3) The key to combating this period is mid to long-term budget preparation
A small or start up business in particular, because of its low turnover is initially susceptible to severe cash flow problems. The ease with which start-ups can fall into a cash flow crisis sees the need for them to be ever more vigilant and ever more prepared.
Most small businesses and start-ups are living hand to mouth, not looking further than the next week or next paid invoice. Try to avoid this by preparing a plan to combat any cash flow problems.
4) Preparing a rolling 13-week cash flow
A good way of predicting and reacting to trading and social trends is to prepare a rolling 13-week cash flow. As you are constantly forecasting three months ahead, you should be better equipped to handle the peaks and troughs, and become more adept at recognizing any warning signs.

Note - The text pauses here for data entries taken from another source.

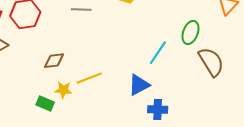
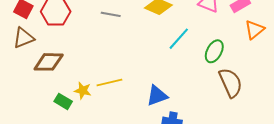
cyan line: (158, 53) -> (179, 39), moved
brown diamond: (54, 61) -> (49, 62), moved, size x1.4

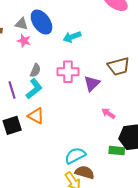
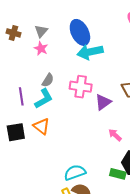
blue ellipse: (41, 22) -> (80, 32), moved
gray triangle: (22, 24) -> (41, 31), turned 48
cyan arrow: (72, 37) -> (90, 52), size x1.4

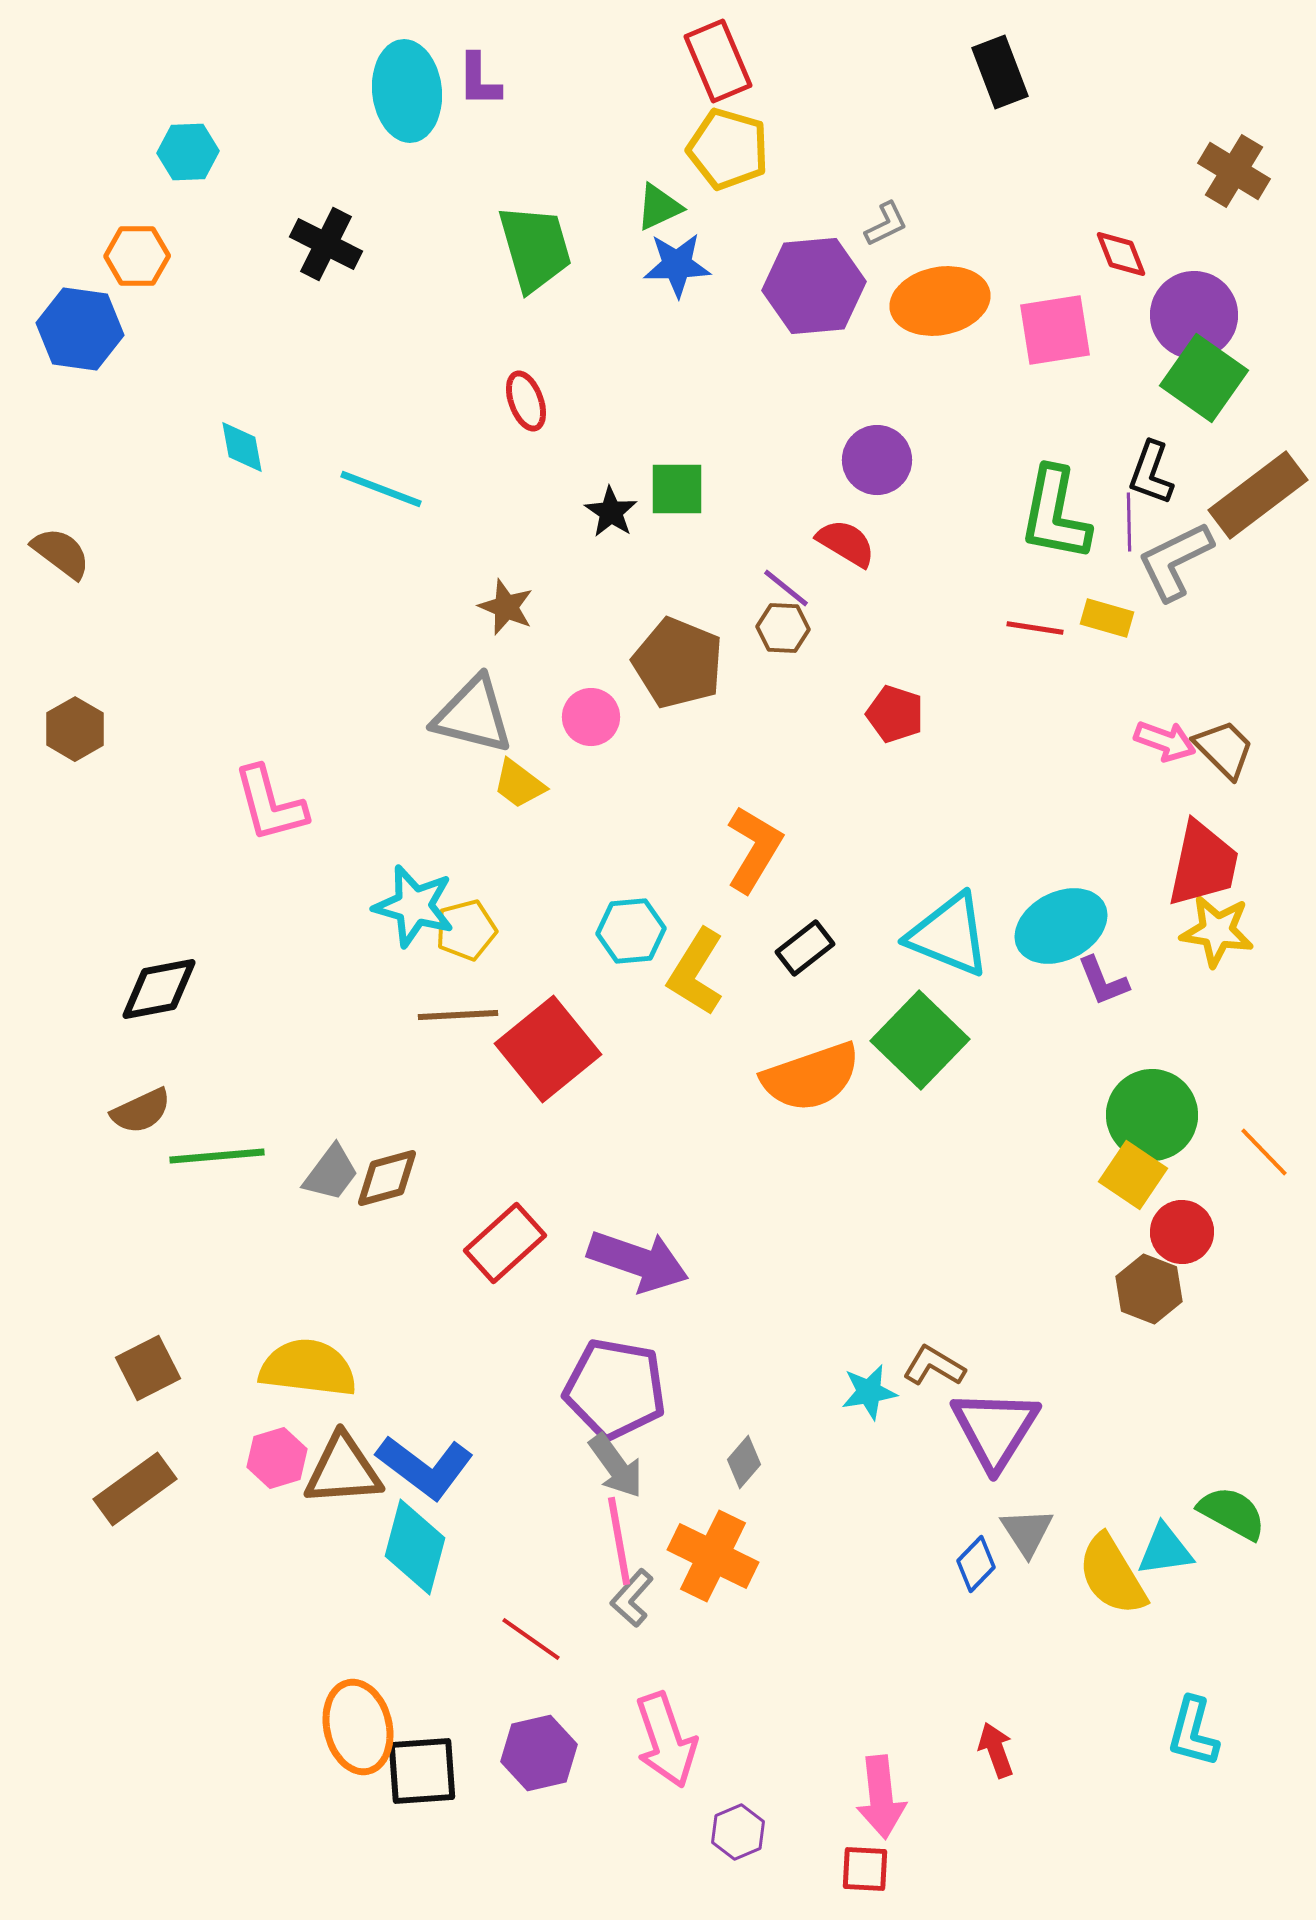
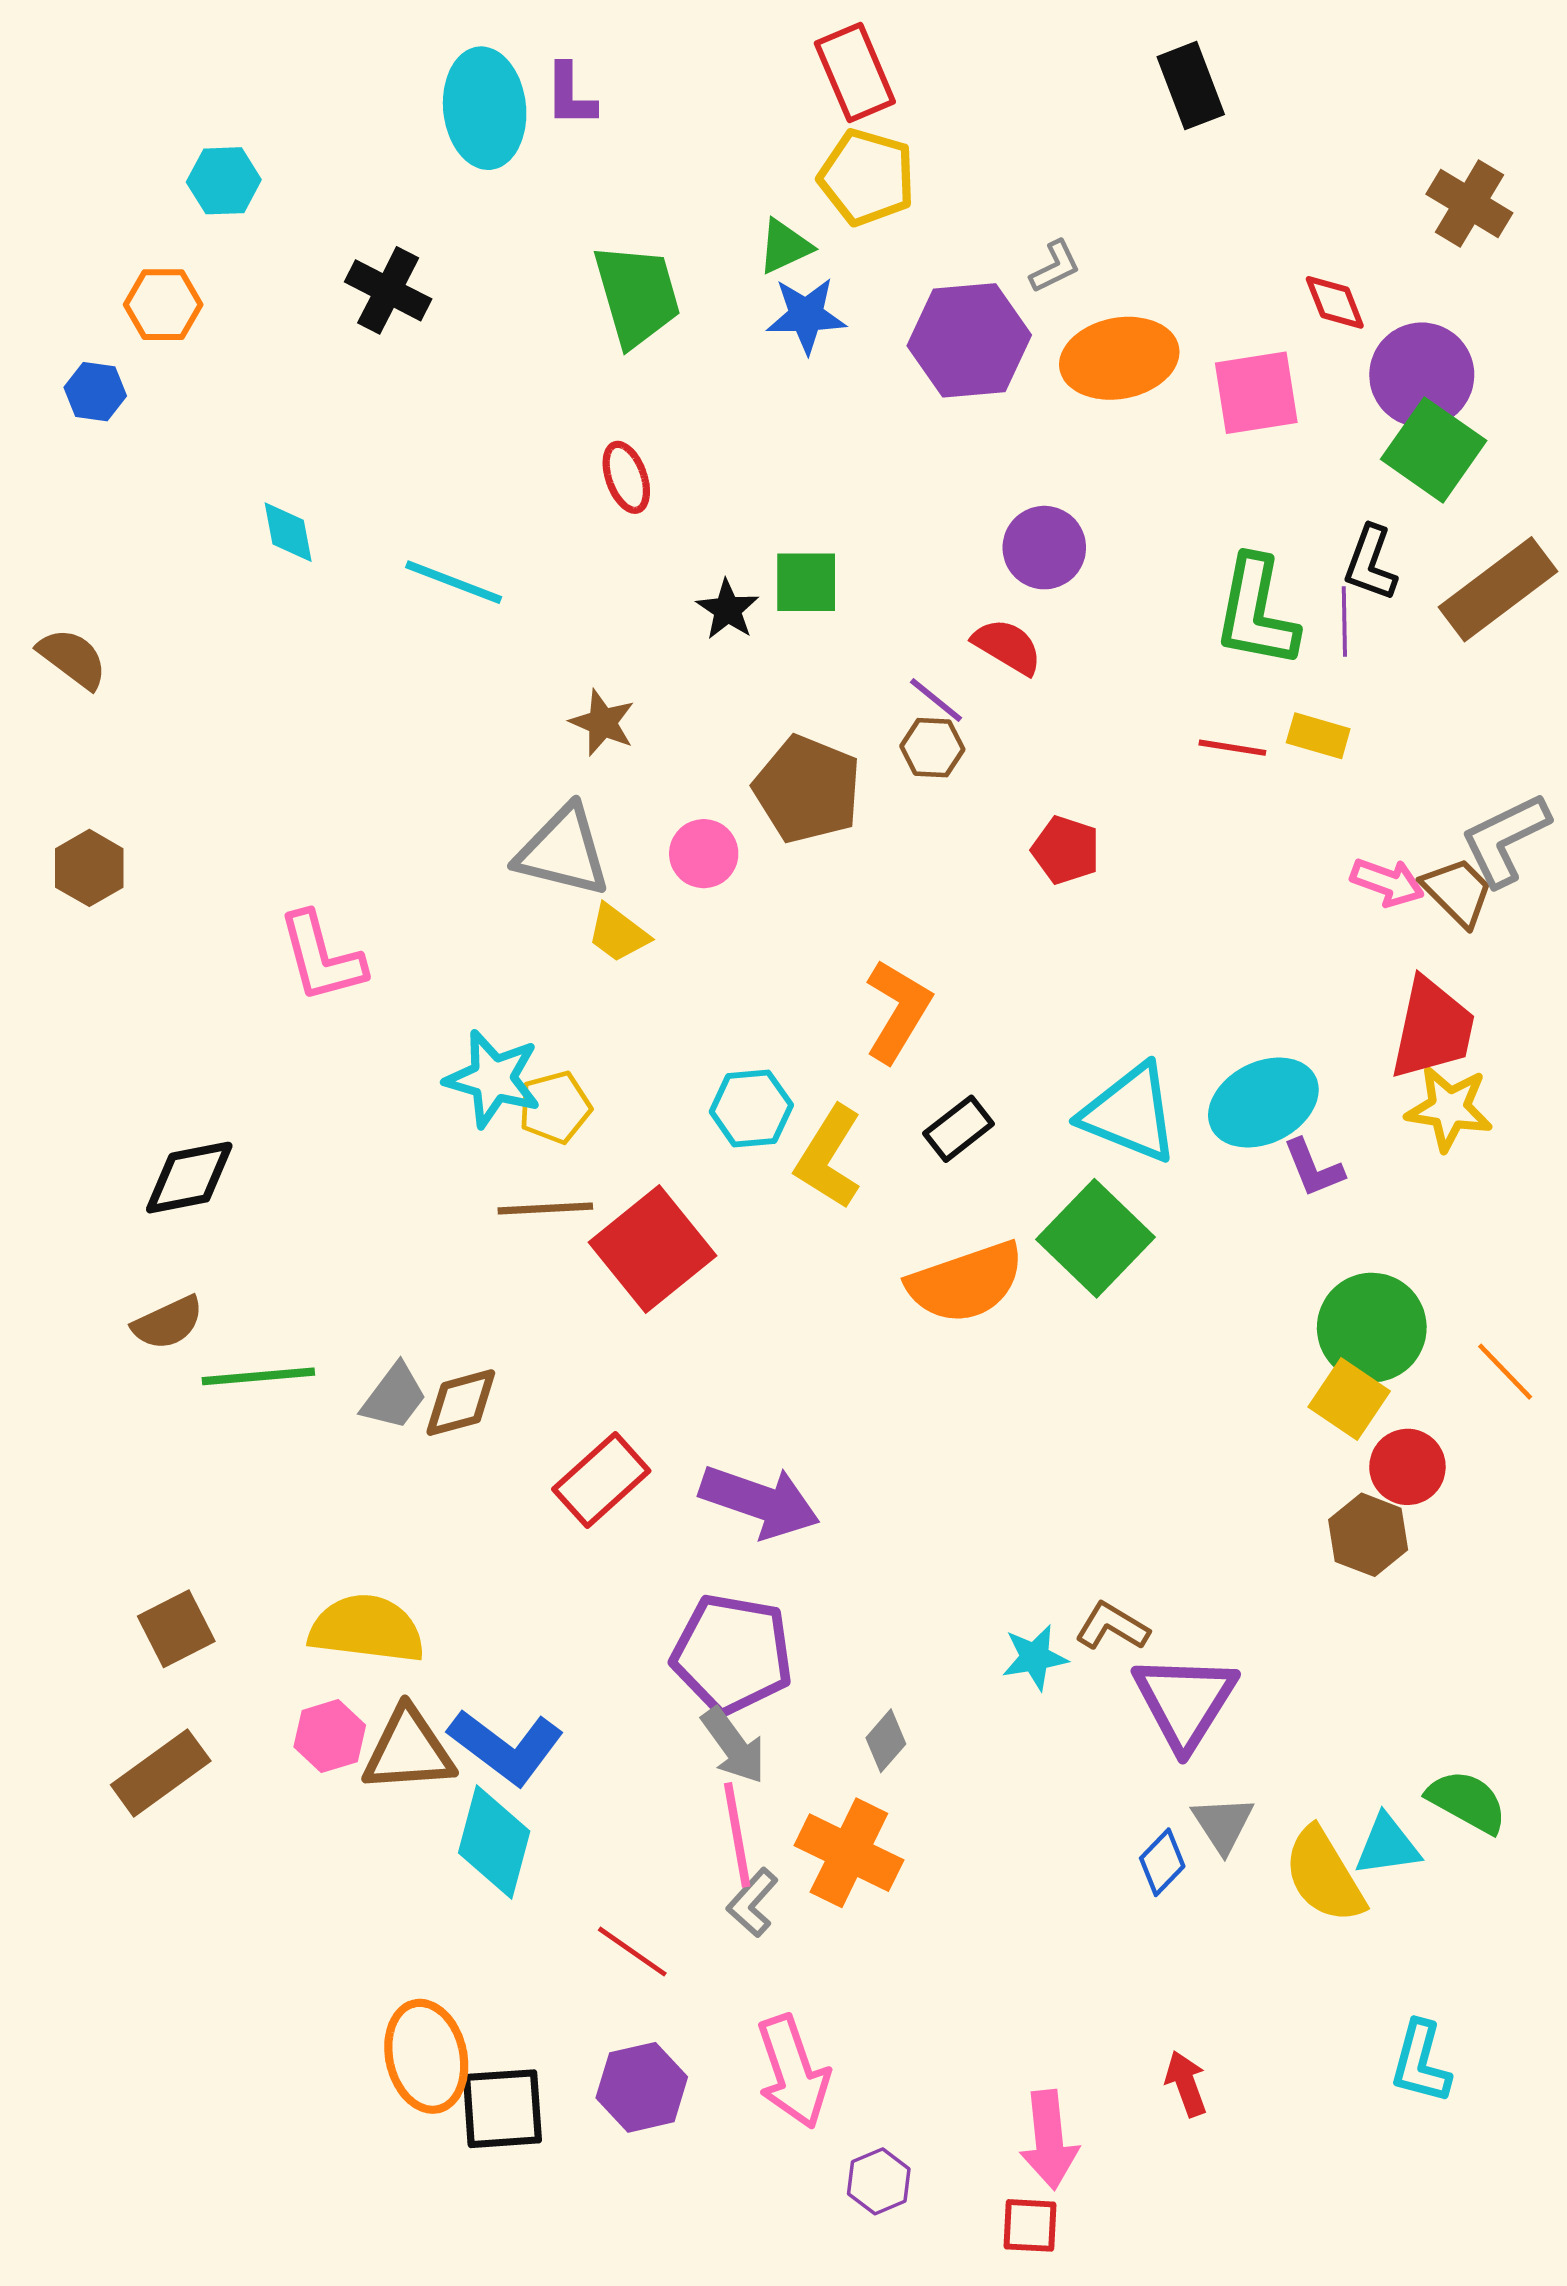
blue hexagon: (80, 329) -> (95, 392), size x0.6
gray L-shape: (1175, 561) -> (1505, 839), moved

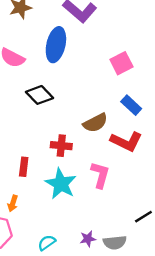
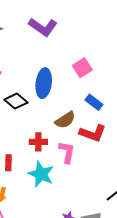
blue ellipse: (56, 45) -> (44, 83), moved
pink L-shape: (100, 175) -> (67, 152), moved

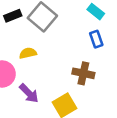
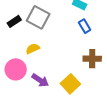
brown cross: (83, 73) -> (92, 59), moved

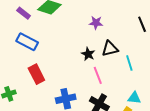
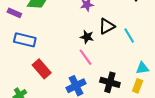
pink line: (98, 75) -> (86, 57), moved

Many of the businesses that fail during their first two years of operation do so out of lack of planning. As many are living hand to mouth, they don’t recognize the trends and thus do not have enough of a buffer to secure themselves during the low periods.
Once you have prepared your rolling 13-week cash flow, small businesses that can identify the lack of funds and will need to secure additional working capital immediately, whilst also considering the need to injecting extra funds into the business through the selling of non-vital assets.
5) Clear communication of your payment expectation with clients
A further handy tip is to clearly communicate your trading terms with clients prior to the undertaking of a job, particularly well before the Christmas trading period.